Barrichello, que começou na Fórmula 1 em 1993 e venceu duas vezes a Stock Car, revelou que sua motivação vem do desejo de se manter ativo e da paixão por ver seus filhos, Eduardo e Fernando, competindo. Ele enfatiza a importância de uma rotina saudável, que inclui exercícios físicos e uma boa qualidade de sono. “Nunca me permito envelhecer”, afirmou, destacando que a adaptação às novas condições de corrida é essencial.
Mudanças e Adaptações
O piloto comentou sobre as diferenças entre a Stock Car e a Nascar Brasil, onde estreou neste ano. Para ele, a Nascar exige uma adaptação rápida, especialmente por seu estilo de condução que lembra o de um kart. Barrichello também mencionou a importância de entender a dinâmica das corridas, onde a estratégia de vácuo pode ser decisiva.

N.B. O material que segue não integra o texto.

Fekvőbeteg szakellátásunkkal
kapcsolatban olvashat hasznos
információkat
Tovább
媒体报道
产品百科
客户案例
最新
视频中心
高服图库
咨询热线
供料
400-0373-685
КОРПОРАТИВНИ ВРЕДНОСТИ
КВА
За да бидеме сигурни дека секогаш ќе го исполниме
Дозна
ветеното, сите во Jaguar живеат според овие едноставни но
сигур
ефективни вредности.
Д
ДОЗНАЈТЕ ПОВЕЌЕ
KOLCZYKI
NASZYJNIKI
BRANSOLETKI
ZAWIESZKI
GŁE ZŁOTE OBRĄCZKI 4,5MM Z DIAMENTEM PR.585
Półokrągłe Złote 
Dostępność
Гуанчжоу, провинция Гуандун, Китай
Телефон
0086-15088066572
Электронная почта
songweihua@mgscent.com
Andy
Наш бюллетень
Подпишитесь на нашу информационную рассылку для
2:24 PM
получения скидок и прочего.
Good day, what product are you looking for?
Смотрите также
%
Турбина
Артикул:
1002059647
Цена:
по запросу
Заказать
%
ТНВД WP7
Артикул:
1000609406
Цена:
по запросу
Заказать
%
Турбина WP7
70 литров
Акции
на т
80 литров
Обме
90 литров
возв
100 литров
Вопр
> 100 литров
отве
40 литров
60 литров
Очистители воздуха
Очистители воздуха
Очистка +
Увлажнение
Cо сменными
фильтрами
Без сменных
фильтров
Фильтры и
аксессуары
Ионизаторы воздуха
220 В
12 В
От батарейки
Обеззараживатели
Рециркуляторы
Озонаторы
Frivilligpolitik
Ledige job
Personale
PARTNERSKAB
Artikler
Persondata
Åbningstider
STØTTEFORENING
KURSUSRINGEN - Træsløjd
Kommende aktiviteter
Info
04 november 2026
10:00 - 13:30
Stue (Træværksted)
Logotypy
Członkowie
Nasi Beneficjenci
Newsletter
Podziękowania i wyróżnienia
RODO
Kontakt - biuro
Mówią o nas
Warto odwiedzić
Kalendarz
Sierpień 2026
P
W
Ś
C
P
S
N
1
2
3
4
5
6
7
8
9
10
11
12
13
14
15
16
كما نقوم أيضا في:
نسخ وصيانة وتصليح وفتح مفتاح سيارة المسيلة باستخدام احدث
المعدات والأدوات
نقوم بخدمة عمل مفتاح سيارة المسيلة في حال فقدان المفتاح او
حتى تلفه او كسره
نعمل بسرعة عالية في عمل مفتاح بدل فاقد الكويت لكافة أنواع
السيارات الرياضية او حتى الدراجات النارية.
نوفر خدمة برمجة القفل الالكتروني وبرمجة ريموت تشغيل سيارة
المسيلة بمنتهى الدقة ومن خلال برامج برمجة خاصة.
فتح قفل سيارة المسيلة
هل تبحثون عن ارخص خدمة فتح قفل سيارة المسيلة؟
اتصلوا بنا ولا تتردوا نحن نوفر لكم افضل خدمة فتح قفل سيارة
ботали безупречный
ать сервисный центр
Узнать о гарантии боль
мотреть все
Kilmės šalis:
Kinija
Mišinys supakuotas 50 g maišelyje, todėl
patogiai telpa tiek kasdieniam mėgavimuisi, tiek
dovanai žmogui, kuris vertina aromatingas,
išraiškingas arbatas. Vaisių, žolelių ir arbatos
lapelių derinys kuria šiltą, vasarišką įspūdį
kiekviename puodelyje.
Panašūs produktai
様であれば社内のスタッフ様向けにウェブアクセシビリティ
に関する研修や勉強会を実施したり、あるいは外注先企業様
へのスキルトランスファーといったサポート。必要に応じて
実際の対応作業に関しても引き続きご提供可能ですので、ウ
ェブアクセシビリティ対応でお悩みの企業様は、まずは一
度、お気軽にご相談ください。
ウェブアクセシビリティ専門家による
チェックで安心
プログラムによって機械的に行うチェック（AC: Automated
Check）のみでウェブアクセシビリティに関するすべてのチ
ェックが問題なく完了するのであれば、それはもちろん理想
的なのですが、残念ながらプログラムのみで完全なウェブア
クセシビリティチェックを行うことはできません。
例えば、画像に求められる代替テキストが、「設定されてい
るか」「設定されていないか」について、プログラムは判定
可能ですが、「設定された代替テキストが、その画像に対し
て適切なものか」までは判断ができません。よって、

A relação com seus filhos é uma prioridade. Eduardo compete no Mundial de Endurance e Fernando na Fórmula 3. Barrichello se dedica a acompanhá-los, mesmo que isso signifique ajustar sua rotina de sono para atender aos horários das corridas. “Durmo muito menos. Mas sou um aficionado pelos moleques”, disse, ressaltando a conexão familiar.
Olhando para o Futuro
Sobre Gabriel Bortoleto, Barrichello acredita que o jovem piloto está se destacando na Fórmula 1. Ele observa as corridas sempre que pode e destaca a importância de manter os pés no chão em meio às expectativas. “O Brasil é muito mal-acostumado, há muita expectativa”, comentou, desejando que Bortoleto tenha sabedoria para evoluir.
Por fim, Barrichello se referiu ao momento de Lewis Hamilton na Ferrari, afirmando que a pressão sobre o piloto é imensa. “Guiar para a Ferrari é a maior pressão que você pode sentir”, concluiu, refletindo sobre os desafios enfrentados por quem está no topo do automobilismo.